Is Using Google Health Healthy?
2008 May 20

Yesterday, Google launched their newest product, Google Health, a web-based tool that lets you track your medical conditions, history and medications all in one place. Some medical providers can even connect to Google Health, so you can import your complete health history as easily as you can invite all of your MSN contacts to sign up for Gmail.

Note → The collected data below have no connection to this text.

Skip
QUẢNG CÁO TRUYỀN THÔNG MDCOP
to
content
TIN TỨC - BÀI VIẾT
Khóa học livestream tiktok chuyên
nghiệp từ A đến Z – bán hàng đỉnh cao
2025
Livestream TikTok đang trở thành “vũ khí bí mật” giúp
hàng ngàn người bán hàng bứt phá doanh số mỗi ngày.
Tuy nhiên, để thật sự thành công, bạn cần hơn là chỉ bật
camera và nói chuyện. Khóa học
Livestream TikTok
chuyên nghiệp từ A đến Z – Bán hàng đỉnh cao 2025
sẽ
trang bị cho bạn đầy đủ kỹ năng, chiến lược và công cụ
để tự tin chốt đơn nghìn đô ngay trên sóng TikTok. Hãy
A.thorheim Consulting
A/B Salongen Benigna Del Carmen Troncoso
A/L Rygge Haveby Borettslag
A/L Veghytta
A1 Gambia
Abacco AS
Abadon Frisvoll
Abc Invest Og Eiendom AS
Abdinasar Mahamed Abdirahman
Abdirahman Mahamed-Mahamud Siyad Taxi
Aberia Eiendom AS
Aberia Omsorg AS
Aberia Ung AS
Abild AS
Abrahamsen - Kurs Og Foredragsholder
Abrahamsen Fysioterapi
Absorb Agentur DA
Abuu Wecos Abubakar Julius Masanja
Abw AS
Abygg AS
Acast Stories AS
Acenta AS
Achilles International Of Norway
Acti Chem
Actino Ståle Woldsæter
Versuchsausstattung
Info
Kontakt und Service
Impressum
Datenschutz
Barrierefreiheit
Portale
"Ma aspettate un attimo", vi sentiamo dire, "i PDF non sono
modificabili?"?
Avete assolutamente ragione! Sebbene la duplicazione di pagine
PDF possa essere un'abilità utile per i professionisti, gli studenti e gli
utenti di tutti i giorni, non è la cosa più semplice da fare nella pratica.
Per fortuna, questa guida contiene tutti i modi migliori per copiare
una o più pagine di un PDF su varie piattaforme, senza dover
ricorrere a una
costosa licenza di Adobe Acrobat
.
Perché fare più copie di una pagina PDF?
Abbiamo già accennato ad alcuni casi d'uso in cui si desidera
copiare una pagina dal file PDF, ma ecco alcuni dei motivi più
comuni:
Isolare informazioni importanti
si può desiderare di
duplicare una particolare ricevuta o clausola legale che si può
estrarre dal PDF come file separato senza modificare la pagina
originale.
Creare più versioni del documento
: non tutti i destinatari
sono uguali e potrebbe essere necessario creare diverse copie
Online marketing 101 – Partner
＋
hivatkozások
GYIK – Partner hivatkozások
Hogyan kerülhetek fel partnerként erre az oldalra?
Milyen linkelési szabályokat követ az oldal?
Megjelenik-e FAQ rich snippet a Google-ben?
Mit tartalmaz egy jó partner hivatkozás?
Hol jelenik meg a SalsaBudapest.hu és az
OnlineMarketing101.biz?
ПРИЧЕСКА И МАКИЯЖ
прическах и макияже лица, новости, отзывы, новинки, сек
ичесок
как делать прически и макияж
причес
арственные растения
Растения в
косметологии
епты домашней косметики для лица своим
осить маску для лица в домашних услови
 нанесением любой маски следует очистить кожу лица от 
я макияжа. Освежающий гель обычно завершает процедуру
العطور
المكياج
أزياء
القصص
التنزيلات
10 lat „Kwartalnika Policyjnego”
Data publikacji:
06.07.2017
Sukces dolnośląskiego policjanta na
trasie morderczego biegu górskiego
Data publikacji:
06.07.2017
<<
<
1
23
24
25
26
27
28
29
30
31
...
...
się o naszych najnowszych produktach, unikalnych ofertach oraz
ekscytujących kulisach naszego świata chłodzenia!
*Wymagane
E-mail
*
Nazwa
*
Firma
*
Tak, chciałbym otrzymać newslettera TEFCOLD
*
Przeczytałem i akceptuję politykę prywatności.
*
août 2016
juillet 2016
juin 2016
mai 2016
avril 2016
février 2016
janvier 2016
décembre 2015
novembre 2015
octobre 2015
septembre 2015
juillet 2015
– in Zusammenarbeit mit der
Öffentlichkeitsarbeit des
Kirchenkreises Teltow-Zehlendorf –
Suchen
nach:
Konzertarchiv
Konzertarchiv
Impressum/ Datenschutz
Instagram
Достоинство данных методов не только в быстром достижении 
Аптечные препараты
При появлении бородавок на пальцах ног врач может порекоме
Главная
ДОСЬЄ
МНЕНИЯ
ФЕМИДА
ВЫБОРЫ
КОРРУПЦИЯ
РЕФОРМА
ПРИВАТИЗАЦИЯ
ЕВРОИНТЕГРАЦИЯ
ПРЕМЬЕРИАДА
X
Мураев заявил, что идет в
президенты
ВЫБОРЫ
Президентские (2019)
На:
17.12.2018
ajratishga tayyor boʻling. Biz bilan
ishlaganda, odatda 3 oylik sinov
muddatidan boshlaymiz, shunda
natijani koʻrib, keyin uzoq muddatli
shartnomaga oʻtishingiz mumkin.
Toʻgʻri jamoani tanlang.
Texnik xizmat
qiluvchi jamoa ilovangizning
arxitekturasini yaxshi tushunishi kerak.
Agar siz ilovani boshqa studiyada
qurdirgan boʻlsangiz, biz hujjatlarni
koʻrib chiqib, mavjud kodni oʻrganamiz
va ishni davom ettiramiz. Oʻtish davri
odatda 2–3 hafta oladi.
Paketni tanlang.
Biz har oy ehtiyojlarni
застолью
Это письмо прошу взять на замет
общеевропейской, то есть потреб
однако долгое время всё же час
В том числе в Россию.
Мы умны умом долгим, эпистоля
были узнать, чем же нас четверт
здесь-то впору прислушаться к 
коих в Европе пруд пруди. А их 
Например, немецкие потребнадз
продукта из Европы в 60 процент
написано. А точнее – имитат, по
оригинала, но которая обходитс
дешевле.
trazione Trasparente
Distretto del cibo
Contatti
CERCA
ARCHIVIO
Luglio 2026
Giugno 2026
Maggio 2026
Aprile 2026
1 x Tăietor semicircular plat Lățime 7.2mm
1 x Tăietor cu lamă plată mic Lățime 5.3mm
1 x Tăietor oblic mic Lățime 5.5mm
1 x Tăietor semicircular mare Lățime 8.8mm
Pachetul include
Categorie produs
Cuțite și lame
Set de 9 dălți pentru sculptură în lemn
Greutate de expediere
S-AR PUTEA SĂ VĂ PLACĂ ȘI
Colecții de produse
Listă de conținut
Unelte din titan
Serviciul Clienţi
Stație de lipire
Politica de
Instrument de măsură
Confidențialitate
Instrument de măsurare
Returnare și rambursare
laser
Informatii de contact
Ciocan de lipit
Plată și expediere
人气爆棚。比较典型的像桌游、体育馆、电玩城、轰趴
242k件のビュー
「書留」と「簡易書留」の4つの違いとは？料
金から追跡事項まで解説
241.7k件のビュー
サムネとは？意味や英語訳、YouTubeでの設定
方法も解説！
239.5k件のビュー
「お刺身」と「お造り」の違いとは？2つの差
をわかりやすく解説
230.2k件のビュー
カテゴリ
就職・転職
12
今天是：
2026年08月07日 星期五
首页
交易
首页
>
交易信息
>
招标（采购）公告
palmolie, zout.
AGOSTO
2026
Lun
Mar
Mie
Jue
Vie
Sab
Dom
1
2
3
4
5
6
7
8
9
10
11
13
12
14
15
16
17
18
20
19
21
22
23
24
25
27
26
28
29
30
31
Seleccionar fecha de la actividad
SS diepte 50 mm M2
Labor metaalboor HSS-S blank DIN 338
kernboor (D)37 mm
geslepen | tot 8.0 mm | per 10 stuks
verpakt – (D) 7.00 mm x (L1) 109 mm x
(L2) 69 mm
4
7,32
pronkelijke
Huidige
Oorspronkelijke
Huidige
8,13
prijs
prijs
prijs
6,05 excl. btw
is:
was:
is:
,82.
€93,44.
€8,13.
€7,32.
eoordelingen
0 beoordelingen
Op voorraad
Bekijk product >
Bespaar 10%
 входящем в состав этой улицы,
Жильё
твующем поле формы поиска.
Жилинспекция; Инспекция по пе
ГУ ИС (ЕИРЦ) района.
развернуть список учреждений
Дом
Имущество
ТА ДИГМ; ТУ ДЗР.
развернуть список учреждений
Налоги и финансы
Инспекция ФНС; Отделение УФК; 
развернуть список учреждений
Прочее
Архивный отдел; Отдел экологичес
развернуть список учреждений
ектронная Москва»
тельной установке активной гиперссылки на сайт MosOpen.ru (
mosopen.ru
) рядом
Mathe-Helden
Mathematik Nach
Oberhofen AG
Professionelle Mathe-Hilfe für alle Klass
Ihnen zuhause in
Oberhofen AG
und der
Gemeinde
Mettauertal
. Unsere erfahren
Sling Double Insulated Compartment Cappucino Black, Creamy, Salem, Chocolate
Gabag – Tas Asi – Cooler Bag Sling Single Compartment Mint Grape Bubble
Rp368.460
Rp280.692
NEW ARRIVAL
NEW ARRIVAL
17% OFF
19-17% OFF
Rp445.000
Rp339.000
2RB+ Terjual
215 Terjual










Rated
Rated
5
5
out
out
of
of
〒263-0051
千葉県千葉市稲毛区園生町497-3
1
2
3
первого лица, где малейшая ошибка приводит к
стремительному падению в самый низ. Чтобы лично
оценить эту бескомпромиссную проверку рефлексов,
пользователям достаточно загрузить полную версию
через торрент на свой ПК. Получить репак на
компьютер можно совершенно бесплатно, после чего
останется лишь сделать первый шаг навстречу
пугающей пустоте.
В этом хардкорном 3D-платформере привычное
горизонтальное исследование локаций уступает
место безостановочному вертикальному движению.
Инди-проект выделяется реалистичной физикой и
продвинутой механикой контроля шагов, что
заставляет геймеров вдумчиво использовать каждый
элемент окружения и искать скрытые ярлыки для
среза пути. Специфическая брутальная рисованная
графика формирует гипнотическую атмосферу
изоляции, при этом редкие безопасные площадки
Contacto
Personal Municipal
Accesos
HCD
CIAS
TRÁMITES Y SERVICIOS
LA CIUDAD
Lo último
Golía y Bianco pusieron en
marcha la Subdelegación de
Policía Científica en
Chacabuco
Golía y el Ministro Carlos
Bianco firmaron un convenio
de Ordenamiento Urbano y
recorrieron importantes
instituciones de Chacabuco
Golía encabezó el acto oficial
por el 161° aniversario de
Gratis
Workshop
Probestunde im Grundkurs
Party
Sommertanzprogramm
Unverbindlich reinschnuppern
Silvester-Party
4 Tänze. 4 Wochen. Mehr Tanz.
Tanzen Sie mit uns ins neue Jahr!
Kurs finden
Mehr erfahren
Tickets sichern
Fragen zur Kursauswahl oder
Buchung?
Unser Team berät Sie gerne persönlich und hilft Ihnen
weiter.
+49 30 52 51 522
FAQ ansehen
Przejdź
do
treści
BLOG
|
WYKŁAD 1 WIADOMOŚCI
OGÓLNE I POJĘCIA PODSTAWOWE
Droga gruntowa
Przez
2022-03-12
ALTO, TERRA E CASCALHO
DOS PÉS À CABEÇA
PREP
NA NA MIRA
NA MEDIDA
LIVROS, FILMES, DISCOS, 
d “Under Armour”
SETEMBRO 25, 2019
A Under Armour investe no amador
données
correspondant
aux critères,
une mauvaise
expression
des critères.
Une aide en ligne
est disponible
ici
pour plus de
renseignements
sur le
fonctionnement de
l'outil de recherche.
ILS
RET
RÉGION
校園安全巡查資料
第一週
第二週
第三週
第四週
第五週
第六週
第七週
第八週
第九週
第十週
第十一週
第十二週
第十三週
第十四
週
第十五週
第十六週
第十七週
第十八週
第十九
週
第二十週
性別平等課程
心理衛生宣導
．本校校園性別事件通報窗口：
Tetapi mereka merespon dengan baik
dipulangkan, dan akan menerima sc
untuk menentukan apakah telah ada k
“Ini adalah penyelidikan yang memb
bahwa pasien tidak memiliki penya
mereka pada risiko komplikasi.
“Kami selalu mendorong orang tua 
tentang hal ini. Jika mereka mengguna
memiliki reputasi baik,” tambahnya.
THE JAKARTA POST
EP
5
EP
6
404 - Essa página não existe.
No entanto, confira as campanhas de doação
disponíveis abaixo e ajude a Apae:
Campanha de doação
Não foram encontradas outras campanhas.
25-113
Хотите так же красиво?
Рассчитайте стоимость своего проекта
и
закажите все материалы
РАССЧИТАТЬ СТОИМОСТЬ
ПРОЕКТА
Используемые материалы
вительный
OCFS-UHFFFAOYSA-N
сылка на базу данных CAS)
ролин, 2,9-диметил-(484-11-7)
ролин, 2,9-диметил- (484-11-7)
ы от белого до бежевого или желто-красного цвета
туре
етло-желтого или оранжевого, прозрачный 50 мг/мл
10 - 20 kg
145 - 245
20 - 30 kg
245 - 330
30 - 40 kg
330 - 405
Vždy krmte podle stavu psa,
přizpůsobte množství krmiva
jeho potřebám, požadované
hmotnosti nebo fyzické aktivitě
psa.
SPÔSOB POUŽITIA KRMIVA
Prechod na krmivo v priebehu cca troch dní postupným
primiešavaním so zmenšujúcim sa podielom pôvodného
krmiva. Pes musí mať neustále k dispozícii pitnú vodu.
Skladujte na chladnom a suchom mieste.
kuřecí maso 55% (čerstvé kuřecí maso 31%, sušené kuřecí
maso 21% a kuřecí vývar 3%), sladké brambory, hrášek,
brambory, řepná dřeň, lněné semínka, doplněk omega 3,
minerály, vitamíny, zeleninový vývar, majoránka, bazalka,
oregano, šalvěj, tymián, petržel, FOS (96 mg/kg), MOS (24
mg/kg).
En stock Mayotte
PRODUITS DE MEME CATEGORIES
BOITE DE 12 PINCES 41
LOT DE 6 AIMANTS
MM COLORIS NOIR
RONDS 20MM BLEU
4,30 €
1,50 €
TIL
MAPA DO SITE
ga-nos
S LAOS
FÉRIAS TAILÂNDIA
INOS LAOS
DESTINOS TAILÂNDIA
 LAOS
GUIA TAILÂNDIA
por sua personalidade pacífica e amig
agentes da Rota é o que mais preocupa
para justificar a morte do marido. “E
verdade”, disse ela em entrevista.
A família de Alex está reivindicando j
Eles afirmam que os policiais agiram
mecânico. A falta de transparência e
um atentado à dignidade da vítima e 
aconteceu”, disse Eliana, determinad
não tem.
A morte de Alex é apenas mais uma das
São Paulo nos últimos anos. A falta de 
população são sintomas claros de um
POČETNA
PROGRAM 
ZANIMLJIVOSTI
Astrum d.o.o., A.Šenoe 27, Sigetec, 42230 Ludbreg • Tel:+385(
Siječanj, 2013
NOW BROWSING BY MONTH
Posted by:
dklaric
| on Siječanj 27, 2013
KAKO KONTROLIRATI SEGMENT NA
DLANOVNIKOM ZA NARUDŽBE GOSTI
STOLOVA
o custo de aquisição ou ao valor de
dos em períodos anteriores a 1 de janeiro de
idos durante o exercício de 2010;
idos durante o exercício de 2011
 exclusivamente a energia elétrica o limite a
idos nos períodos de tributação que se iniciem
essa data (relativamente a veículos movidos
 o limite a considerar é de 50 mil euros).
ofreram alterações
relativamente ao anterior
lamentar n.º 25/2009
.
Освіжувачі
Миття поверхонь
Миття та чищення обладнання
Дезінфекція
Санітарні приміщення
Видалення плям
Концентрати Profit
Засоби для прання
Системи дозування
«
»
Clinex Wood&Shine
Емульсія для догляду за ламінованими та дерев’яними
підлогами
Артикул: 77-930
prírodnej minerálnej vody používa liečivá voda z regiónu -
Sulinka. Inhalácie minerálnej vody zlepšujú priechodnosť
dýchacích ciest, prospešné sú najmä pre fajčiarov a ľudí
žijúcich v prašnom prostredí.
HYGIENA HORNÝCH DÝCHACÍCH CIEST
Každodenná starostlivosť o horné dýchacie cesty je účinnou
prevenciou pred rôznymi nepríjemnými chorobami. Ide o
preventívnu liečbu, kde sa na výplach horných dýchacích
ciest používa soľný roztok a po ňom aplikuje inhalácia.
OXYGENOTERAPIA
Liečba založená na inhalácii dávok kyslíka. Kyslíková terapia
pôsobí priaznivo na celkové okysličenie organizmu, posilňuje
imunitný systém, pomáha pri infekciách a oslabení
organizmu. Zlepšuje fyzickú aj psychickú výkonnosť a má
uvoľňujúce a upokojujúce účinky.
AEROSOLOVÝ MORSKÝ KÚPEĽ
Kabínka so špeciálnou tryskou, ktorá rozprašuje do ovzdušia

Scary, right? Of course Google promises that they will keep your information “safe and secure,” but safe and secure from whom? The privacy policy mentions that they will use your personal health data in ways not clearly defined:
Google will use aggregate data to publish trend statistics and associations. For example, Google might publish trend data similar to what is published in Google Trends.
They might. Or they might not. This vague “policy” doesn’t inspire confidence. But it gets worse:
None of this data can be used to personally identify an individual.
We know this isn’t true, as we’ve already seen how ostensibly anonymized data can be used, with some detective work, to reveal identities. And if no one has ever captured and published this particular data before, how can we be certain that individuals can’t be identified with it? More importantly, does lumping my information in with others’ and then publishing it on the web qualify as keeping my health records “safe and secure”? Obviously, Google and I disagree on this point. But we have already transitioned into a world where Gmail mines our emails, and Mint monitors our personal finances, so why not do the same with medical records?
An efficient, secure tool for managing one’s own health information would be an enormous asset. I just don’t think that a web-based, hosted solution is in the individual’s best interest. Convenience doesn’t always have to come at the expense of relinquishing control of our private data.